Durante los diez minutos siguientes, Noone explicó cómo había llegado al final de los disparos y el atraco del cajero automático en Lancaster. Su relato no difirió de las versiones que ya había ofrecido en varias entrevistas desde la noche de los hechos. No agregó ningún pormenor nuevo ni tampoco pareció olvidar nada de sus declaraciones anteriores. Eso era poco habitual y animó a McCaleb. Los recuerdos de los testigos empiezan a palidecer al cabo de dos meses. Olvidan detalles. McCaleb confiaba en que la memoria oculta del programador informático fuera igual de aguda. Cuando Noone hubo concluido su relato de lo ocurrido, McCaleb hizo una señal a Winston, que entonces se acercó a Noone y le entregó la carpeta que contenía las seis fotografías.
– James, quiero que abra la carpeta y mire las fotos. Díganos si alguno de esos hombres era el que vio en el coche que salía huyendo.
Noone volvió a ponerse las gafas y tomó la carpeta, pero dijo:
– No lo sé. No tuve ocasión de…
– Ya lo sé -dijo Winston-, pero mírelas de todos modos.

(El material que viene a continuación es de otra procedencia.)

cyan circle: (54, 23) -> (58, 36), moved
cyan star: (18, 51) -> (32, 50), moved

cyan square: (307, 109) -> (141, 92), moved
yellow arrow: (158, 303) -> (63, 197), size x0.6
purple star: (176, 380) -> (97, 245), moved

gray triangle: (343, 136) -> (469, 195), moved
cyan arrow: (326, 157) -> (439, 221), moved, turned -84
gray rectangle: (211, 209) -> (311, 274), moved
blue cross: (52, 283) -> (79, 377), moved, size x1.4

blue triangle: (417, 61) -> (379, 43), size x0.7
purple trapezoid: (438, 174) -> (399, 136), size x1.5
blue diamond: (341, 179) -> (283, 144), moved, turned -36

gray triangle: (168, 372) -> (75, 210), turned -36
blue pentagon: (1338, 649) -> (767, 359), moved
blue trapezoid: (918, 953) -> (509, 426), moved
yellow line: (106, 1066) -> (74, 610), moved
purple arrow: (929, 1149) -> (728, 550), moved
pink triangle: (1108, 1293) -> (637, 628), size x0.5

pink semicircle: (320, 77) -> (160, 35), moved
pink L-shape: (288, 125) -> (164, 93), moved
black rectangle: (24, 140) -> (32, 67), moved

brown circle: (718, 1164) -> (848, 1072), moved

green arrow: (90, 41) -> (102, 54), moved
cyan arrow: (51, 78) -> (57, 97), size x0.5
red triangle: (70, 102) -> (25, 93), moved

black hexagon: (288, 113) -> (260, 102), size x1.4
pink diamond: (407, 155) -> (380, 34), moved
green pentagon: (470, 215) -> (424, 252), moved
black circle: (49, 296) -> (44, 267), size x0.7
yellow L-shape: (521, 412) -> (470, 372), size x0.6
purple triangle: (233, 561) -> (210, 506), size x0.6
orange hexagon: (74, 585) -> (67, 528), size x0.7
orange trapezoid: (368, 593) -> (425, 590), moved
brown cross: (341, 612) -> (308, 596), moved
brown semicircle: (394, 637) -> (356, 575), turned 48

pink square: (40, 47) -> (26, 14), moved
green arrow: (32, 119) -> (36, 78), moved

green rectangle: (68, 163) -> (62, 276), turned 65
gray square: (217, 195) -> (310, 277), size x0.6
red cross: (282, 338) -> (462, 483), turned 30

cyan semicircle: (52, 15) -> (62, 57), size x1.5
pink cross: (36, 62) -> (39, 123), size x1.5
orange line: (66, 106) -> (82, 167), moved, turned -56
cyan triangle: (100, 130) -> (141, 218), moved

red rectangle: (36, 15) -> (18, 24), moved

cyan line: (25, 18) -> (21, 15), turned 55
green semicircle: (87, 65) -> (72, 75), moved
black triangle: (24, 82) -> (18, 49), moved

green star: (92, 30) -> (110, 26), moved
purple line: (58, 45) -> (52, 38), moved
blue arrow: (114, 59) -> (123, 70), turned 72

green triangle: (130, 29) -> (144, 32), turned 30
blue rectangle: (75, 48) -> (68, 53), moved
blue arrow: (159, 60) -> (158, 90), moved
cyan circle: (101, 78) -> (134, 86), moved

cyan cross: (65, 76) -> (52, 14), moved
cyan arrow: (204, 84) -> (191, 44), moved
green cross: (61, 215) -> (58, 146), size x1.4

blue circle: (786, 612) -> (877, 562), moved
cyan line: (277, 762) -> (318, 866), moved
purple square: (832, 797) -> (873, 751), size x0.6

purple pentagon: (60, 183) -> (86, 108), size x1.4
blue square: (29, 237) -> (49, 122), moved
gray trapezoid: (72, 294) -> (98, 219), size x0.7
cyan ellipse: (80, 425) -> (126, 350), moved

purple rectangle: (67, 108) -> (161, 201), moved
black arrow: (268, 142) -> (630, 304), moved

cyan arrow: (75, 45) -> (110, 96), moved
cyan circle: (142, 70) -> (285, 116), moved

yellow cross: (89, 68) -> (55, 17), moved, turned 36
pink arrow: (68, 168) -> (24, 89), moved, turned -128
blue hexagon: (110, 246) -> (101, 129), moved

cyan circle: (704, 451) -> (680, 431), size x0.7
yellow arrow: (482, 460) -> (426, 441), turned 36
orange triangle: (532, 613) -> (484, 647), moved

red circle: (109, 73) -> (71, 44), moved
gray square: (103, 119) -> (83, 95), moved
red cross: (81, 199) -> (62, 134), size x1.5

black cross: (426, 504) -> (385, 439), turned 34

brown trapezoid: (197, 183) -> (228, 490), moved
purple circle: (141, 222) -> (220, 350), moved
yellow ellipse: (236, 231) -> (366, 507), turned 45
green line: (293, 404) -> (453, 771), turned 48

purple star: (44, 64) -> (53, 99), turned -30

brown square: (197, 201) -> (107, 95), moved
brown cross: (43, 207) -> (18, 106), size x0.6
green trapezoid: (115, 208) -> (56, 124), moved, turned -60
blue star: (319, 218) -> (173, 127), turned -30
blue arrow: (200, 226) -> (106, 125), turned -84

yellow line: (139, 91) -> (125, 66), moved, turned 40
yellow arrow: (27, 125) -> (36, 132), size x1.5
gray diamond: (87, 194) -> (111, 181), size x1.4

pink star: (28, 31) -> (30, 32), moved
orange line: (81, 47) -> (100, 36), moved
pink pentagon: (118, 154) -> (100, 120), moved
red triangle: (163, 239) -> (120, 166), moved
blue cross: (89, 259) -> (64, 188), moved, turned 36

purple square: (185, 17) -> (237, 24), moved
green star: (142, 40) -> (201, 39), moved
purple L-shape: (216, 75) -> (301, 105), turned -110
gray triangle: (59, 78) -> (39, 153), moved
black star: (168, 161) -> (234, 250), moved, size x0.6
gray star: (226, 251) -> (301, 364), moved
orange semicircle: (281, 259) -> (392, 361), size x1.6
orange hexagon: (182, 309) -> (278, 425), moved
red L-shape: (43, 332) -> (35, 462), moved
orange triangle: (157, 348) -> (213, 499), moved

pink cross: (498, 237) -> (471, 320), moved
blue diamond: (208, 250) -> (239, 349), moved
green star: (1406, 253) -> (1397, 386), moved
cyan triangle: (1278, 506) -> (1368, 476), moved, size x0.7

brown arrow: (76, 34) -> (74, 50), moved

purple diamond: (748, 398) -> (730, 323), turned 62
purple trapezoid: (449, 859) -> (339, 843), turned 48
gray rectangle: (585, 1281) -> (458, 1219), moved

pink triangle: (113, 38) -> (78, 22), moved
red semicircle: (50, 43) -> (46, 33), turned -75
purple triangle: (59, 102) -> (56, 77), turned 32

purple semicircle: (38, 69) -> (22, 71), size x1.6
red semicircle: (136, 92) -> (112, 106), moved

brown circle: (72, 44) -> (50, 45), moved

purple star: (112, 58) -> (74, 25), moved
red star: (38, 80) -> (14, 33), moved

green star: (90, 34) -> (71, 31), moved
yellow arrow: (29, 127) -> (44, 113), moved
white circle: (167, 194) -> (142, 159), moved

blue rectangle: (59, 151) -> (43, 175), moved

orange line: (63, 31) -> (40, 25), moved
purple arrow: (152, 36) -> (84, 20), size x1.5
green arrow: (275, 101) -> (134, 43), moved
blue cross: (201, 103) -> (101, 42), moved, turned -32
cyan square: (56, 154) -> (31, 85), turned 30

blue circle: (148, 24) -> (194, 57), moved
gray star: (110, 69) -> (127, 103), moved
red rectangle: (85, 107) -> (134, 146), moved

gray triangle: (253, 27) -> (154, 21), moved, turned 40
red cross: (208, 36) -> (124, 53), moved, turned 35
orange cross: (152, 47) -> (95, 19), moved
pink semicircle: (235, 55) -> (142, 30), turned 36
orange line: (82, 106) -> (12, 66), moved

Noone abrió la carpeta. Dentro había una cartulina con cuadrados cortados en dos filas de tres. En los cuadrados había fotos de hombres. La de Bolotov era la tercera de la fila superior. La mirada de Noone fue pasando de una fotografía a otra, y al final negó con la cabeza.
– Lo siento, no pude verle.
– Está bien -terció McCaleb, antes de que Winston dijera algo que Noone pudiera interpretar como negativo-. Creo que estamos preparados para continuar.
Le quitó la carpeta a Noone y la arrojó sobre la mesa.
– Bueno, ¿por qué no empieza por decirnos qué es lo que hace para relajarse, James? -preguntó McCaleb.
Noone lo miró con cara de no comprender.
– Ya sabe, ¿cuándo se siente más feliz? ¿Cuándo está más relajado y tranquilo? A mí me gusta trabajar en mi barco y salir a pescar. Ni siquiera me preocupa si pesco o no pesco, me gusta tener el anzuelo en el agua. ¿Y usted, James? ¿Le gusta hacer unas canastas, jugar a golf? ¿Qué?